## [Action item]
Once the pictures are set aside, output all the records exactly.
[Listed entries — start]
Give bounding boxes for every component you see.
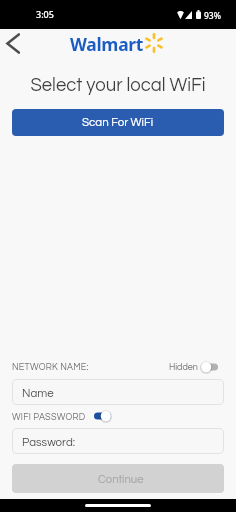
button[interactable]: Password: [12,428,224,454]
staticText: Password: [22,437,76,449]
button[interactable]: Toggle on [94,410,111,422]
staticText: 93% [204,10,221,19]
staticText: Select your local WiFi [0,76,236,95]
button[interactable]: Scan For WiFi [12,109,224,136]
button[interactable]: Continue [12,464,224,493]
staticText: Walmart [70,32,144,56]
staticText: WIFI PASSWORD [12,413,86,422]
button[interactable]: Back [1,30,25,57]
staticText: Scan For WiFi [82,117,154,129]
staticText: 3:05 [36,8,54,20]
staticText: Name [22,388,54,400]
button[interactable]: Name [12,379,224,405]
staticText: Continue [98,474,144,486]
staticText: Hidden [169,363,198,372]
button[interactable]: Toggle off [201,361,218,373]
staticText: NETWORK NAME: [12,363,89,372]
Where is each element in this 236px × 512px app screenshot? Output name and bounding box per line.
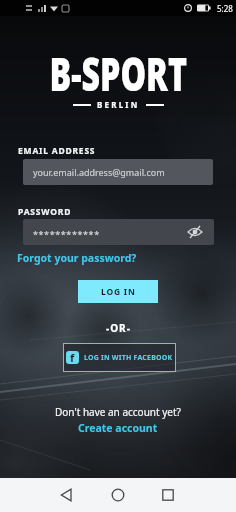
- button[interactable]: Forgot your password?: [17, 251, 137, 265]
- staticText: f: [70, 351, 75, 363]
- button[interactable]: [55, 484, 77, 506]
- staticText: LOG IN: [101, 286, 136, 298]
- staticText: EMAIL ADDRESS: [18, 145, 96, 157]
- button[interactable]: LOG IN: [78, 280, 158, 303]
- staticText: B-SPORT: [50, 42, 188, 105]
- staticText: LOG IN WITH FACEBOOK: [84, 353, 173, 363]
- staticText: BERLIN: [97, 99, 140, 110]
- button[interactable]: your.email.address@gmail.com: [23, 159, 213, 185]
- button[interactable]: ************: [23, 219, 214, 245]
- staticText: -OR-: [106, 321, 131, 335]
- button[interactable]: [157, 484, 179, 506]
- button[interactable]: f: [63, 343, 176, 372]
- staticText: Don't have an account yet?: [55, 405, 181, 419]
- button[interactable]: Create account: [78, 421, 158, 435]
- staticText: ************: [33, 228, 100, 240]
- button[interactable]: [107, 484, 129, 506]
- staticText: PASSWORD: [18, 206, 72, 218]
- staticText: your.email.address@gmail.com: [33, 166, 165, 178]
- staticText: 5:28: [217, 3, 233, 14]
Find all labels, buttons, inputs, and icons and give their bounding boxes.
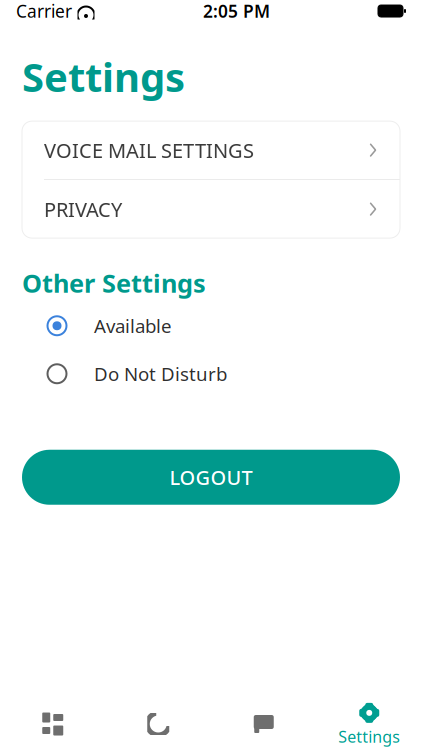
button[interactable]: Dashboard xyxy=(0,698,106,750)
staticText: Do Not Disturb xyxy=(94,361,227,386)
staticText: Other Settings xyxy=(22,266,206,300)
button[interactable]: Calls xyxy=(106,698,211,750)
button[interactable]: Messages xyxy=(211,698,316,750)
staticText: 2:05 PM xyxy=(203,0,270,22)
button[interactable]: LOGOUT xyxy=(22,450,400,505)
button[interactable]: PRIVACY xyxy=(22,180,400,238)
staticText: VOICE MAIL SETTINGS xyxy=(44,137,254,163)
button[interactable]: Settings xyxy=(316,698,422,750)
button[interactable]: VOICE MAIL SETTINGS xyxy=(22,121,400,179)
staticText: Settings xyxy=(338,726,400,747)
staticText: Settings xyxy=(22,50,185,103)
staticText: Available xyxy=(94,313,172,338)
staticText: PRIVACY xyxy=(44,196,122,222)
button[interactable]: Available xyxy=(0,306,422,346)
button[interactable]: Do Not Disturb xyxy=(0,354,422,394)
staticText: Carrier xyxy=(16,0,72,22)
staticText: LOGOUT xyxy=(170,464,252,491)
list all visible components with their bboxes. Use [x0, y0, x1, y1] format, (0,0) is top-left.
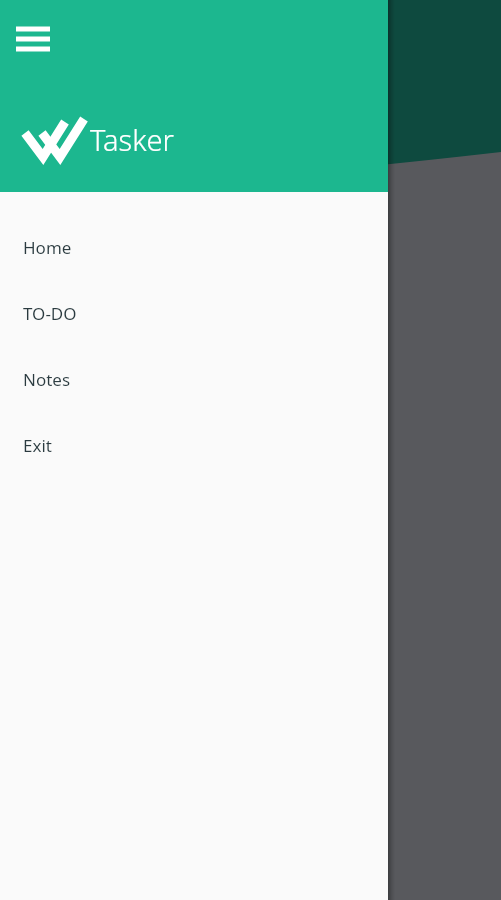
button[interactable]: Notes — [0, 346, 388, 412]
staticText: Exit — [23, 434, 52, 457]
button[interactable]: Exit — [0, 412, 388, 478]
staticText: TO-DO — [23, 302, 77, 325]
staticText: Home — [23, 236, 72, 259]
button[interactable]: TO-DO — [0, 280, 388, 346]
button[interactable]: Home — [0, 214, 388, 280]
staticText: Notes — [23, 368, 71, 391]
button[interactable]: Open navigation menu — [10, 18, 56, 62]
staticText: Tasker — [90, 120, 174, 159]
[Listed entries — finish]
## [Task answer]
Give bounding boxes for every component you see.
button[interactable]: Password: [12,428,224,454]
staticText: Password: [22,437,76,449]
button[interactable]: Toggle on [94,410,111,422]
staticText: 93% [204,10,221,19]
staticText: Select your local WiFi [0,76,236,95]
button[interactable]: Scan For WiFi [12,109,224,136]
button[interactable]: Continue [12,464,224,493]
staticText: Walmart [70,32,144,56]
staticText: WIFI PASSWORD [12,413,86,422]
button[interactable]: Back [1,30,25,57]
staticText: Scan For WiFi [82,117,154,129]
staticText: 3:05 [36,8,54,20]
staticText: Name [22,388,54,400]
button[interactable]: Name [12,379,224,405]
staticText: Continue [98,474,144,486]
staticText: Hidden [169,363,198,372]
button[interactable]: Toggle off [201,361,218,373]
staticText: NETWORK NAME: [12,363,89,372]
Where is each element in this 236px × 512px app screenshot? Output name and bounding box per line.
- button[interactable]: Forgot your password?: [17, 251, 137, 265]
- staticText: f: [70, 351, 75, 363]
- button[interactable]: [55, 484, 77, 506]
- staticText: LOG IN: [101, 286, 136, 298]
- staticText: EMAIL ADDRESS: [18, 145, 96, 157]
- button[interactable]: LOG IN: [78, 280, 158, 303]
- staticText: B-SPORT: [50, 42, 188, 105]
- staticText: LOG IN WITH FACEBOOK: [84, 353, 173, 363]
- staticText: BERLIN: [97, 99, 140, 110]
- button[interactable]: your.email.address@gmail.com: [23, 159, 213, 185]
- button[interactable]: ************: [23, 219, 214, 245]
- staticText: -OR-: [106, 321, 131, 335]
- button[interactable]: [157, 484, 179, 506]
- button[interactable]: f: [63, 343, 176, 372]
- staticText: Don't have an account yet?: [55, 405, 181, 419]
- button[interactable]: Create account: [78, 421, 158, 435]
- staticText: ************: [33, 228, 100, 240]
- button[interactable]: [107, 484, 129, 506]
- staticText: PASSWORD: [18, 206, 72, 218]
- staticText: your.email.address@gmail.com: [33, 166, 165, 178]
- staticText: 5:28: [217, 3, 233, 14]
Find all labels, buttons, inputs, and icons and give their bounding boxes.
button[interactable]: Dashboard xyxy=(0,698,106,750)
staticText: Do Not Disturb xyxy=(94,361,227,386)
staticText: Other Settings xyxy=(22,266,206,300)
button[interactable]: Calls xyxy=(106,698,211,750)
button[interactable]: Messages xyxy=(211,698,316,750)
staticText: 2:05 PM xyxy=(203,0,270,22)
button[interactable]: LOGOUT xyxy=(22,450,400,505)
button[interactable]: PRIVACY xyxy=(22,180,400,238)
staticText: VOICE MAIL SETTINGS xyxy=(44,137,254,163)
button[interactable]: Settings xyxy=(316,698,422,750)
button[interactable]: VOICE MAIL SETTINGS xyxy=(22,121,400,179)
staticText: Settings xyxy=(338,726,400,747)
staticText: Settings xyxy=(22,50,185,103)
staticText: Available xyxy=(94,313,172,338)
staticText: PRIVACY xyxy=(44,196,122,222)
button[interactable]: Available xyxy=(0,306,422,346)
button[interactable]: Do Not Disturb xyxy=(0,354,422,394)
staticText: Carrier xyxy=(16,0,72,22)
staticText: LOGOUT xyxy=(170,464,252,491)
list all visible components with their bboxes. Use [x0, y0, x1, y1] format, (0,0) is top-left.
button[interactable]: Notes — [0, 346, 388, 412]
staticText: Exit — [23, 434, 52, 457]
button[interactable]: Exit — [0, 412, 388, 478]
staticText: TO-DO — [23, 302, 77, 325]
staticText: Home — [23, 236, 72, 259]
button[interactable]: TO-DO — [0, 280, 388, 346]
button[interactable]: Home — [0, 214, 388, 280]
staticText: Notes — [23, 368, 71, 391]
button[interactable]: Open navigation menu — [10, 18, 56, 62]
staticText: Tasker — [90, 120, 174, 159]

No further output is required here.